For each entry below, please return its exact wording and leave out any picture.

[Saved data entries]

....

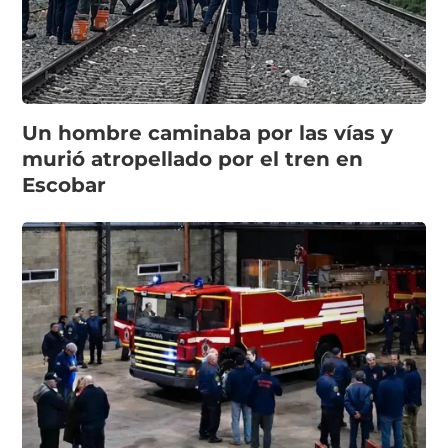
Un hombre caminaba por las vías y
murió atropellado por el tren en
Escobar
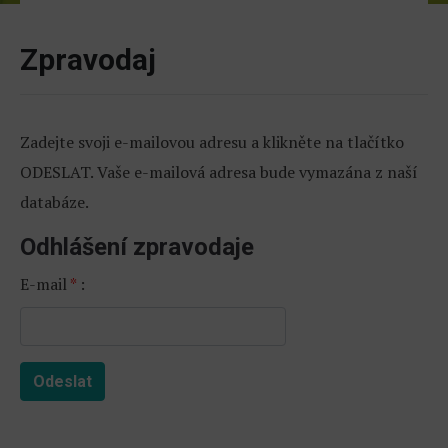
Zpravodaj
Zadejte svoji e-mailovou adresu a klikněte na tlačítko
ODESLAT. Vaše e-mailová adresa bude vymazána z naší
databáze.
Odhlášení zpravodaje
E-mail
*
:
Odeslat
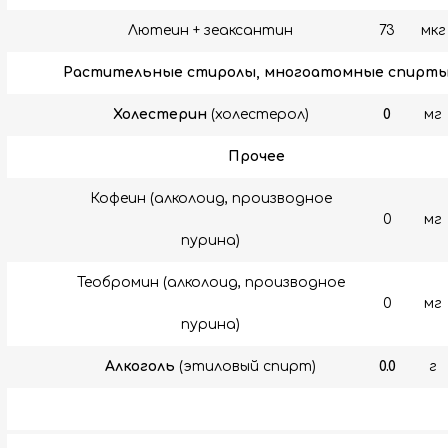
Лютеин + зеаксантин
73
мкг
Растительные стиролы, многоатомные спирт
Холестерин
(холестерол)
0
мг
Прочее
Кофеин (алколоид, производное
0
мг
пурина)
Теобромин (алколоид, производное
0
мг
пурина)
Алкоголь
(этиловый спирт)
0.0
г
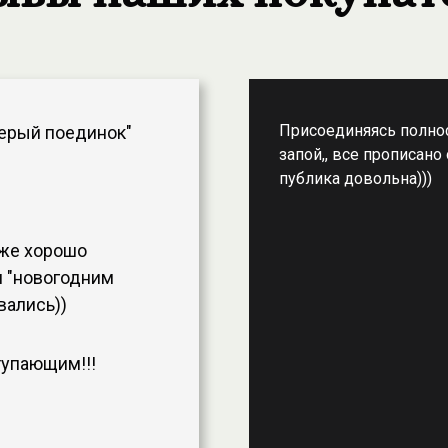
Присоединяясь полнос
серый поединок"
запой,, все прописано
публика довольна)))
оже хорошо
м "новогодним
вались))
тупающим!!!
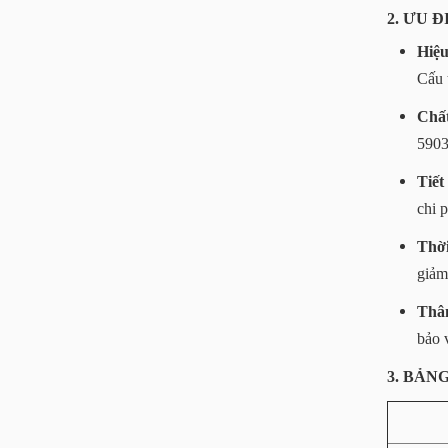
2. ƯU 
Hiệu
Cấu 
Chấ
5903
Tiết
chi 
Thời
giảm 
Thân
bảo 
3. BẢN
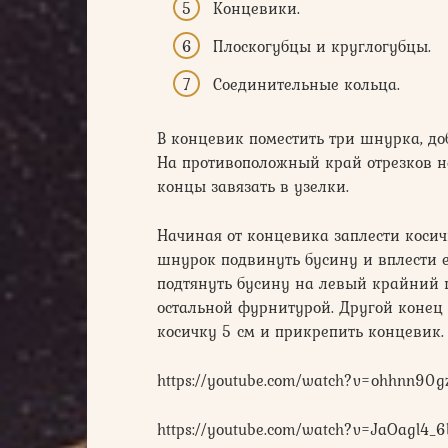
Концевики.
Плоскогубцы и круглогубцы.
Соединительные кольца.
В концевик поместить три шнурка, до
На противоположный край отрезков на
концы завязать в узелки.
Начиная от концевика заплести коси
шнурок подвинуть бусину и вплести ег
подтянуть бусину на левый крайний ш
остальной фурнитурой. Другой конец 
косичку 5 см и прикрепить концевик.
https://youtube.com/watch?v=ohhnn90g
https://youtube.com/watch?v=JaOagl4_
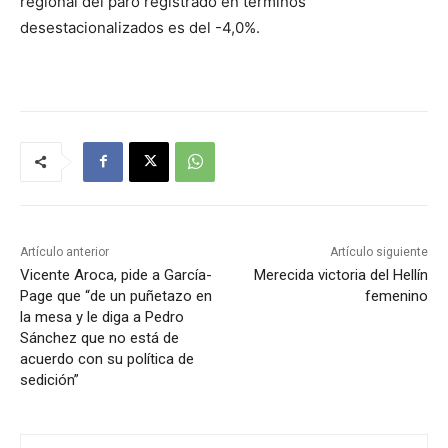
regional del paro registrado en términos
desestacionalizados es del -4,0%.
Artículo anterior
Artículo siguiente
Vicente Aroca, pide a García-
Merecida victoria del Hellín
Page que “de un puñetazo en
femenino
la mesa y le diga a Pedro
Sánchez que no está de
acuerdo con su política de
sedición”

....

**Exercise response**
Un hombre caminaba por las vías y
murió atropellado por el tren en
Escobar
Zpravodaj
Zadejte svoji e-mailovou adresu a klikněte na tlačítko
ODESLAT. Vaše e-mailová adresa bude vymazána z naší
databáze.
Odhlášení zpravodaje
E-mail
*
:
Odeslat
Лютеин + зеаксантин
73
мкг
Растительные стиролы, многоатомные спирт
Холестерин
(холестерол)
0
мг
Прочее
Кофеин (алколоид, производное
0
мг
пурина)
Теобромин (алколоид, производное
0
мг
пурина)
Алкоголь
(этиловый спирт)
0.0
г
Присоединяясь полнос
серый поединок"
запой,, все прописано
публика довольна)))
оже хорошо
м "новогодним
вались))
тупающим!!!
2. ƯU 
Hiệu
Cấu 
Chấ
5903
Tiết
chi 
Thời
giảm 
Thân
bảo 
3. BẢN
Концевики.
Плоскогубцы и круглогубцы.
Соединительные кольца.
В концевик поместить три шнурка, до
На противоположный край отрезков на
концы завязать в узелки.
Начиная от концевика заплести коси
шнурок подвинуть бусину и вплести ег
подтянуть бусину на левый крайний ш
остальной фурнитурой. Другой конец 
косичку 5 см и прикрепить концевик.
https://youtube.com/watch?v=ohhnn90g
https://youtube.com/watch?v=JaOagl4_
regional del paro registrado en términos
desestacionalizados es del -4,0%.
Artículo anterior
Artículo siguiente
Vicente Aroca, pide a García-
Merecida victoria del Hellín
Page que “de un puñetazo en
femenino
la mesa y le diga a Pedro
Sánchez que no está de
acuerdo con su política de
sedición”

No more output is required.